13,7 millionièmes de seconde de décalage, et le système GPS part à vau-l’eau

GPSL’économie mondiale fonctionne sur le GPS. Et c’est un sérieux problème car le GPS est particulièrement vulnérable à toutes sortes d’interférences assure un article de Bloomberg.

Et ces interférences ont vraisemblablement posé de nombreux problèmes le 26 janvier dernier. Pendant 11 heures, des relais téléphoniques ont perdu leurs connexions, la police et des casernes de pompiers aux Etats-Unis ont signalé des erreurs de communication, et les signaux radio de la BBC ont été interrompus, entre autres choses.

La cause ? Un bug dans le réseau GPS. Un incident survenu lorsque l’US Air Force, qui opère les 31 satellites du réseau GPS, a mis hors service un de ces satellites. Conséquence indirecte mais sérieuse de cette manœuvre, de minuscules erreurs se sont produites dans la base de données globale du réseau, faussant les données de géolocalisation. Plusieurs satellites transmettaient de mauvaises données de synchronisation car ils étaient alors ralentis de …13,7 millionièmes de seconde.

Car chaque satellite transporte plusieurs horloges atomiques. Elles mesurent le temps en suivant à quelle fréquence les électrons de son noyau passent d’un état d’énergie à un autre. Les satellites transmettent ensuite ces données, ainsi que leurs emplacements en orbite, vers la Terre. Au sol, le récepteur GPS de votre smartphone repose sur la cohérence de ces calculs ultra précis pour déterminer où vous êtes par exemple.

Quel poids économique ?

Il est toutefois compliqué (impossible ?) de mesurer à quel point l’économie mondiale est dépendante du GPS depuis sa mise en service au public par le département américain de la Défense en 2000. Mais peu de services mondiaux se passent désormais de cette technologie. Sur les 16 secteurs économiques critiques définis par le Department of Homeland Security, 14 dépendent du GPS.

Il existe 2 milliards de récepteurs GPS en opération dans le monde. Et ce volume devrait atteindre atteindra 7 milliards d’ici 2022. Télécommunications, banques, compagnies aériennes, opérateurs de cloud computing ou encore télédiffuseurs ont besoin d’un chronométrage GPS constant et précis.
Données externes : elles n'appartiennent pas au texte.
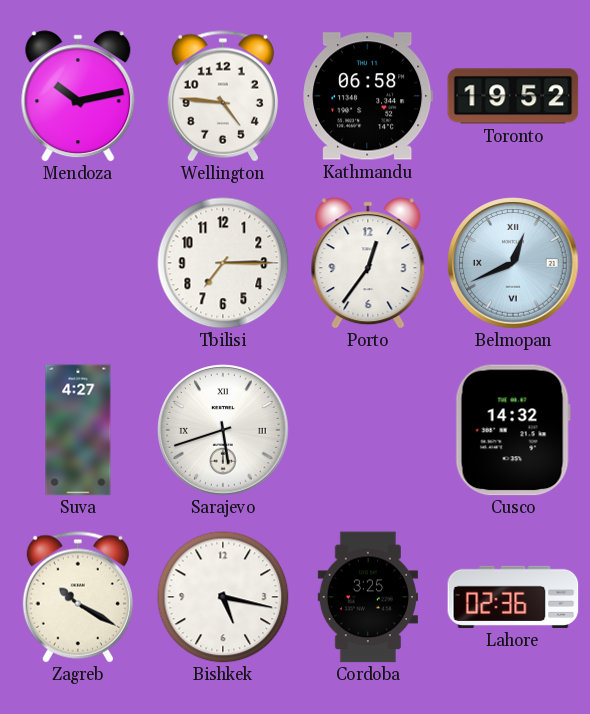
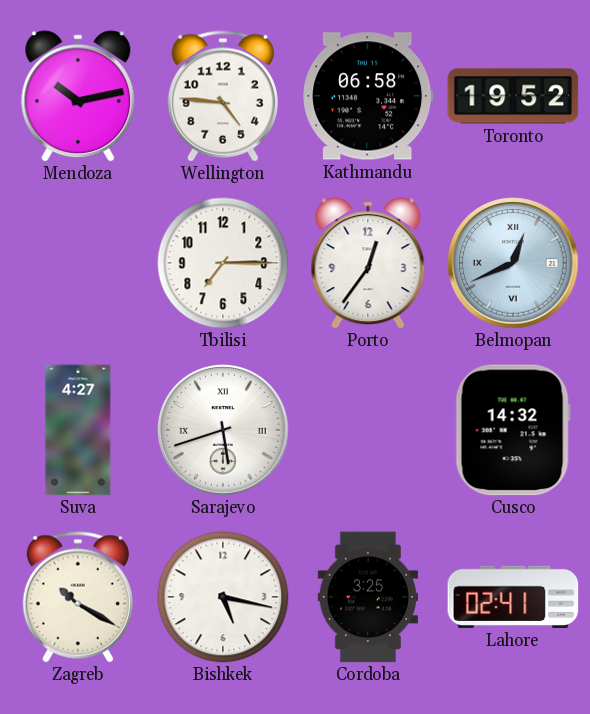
Lahore: 02:36 -> 02:41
Certes, la plupart des services critiques utilisent des sauvegardes sous la forme de leurs propres horloges atomiques, ou des connexions à des outils un peu moins précis. Mais certaines de ces sauvegardes dépendent du chronométrage GPS et ne durent que quelques minutes. Au point que certains croient que le GPS « est le seul point de défaillance de toute l’économie moderne ».

Menaces étrangères

Beaucoup de grains de sables peuvent brouiller le fonctionnement des satellites au delà des soucis de base de données. Rayonnement solaire, débris spatiaux, certes, mais aussi… puissances étrangères. Le Pentagone a commencé à considérer ses satellites comme des cibles potentielles en 2007, lorsque la Chine a détruit l’un de ses satellites météorologiques vieillissant à l’aide d’un missile. La Corée du Nord, l’Iran et la Russie auraient également développé des armes anti-satellites.

Reste qu’au delà de ces problèmes, le GPS reste un pivot aussi parce qu’il n’a pas (pour l’heure) de concurrents. Certes, ils existent. Galileo (exploité par l’Union européenne et en cours de déploiement), GLONASS (Russie) ou encore BDS (Chine). Mais seul le système russe revendique une couverture mondiale à l’instar du GPS.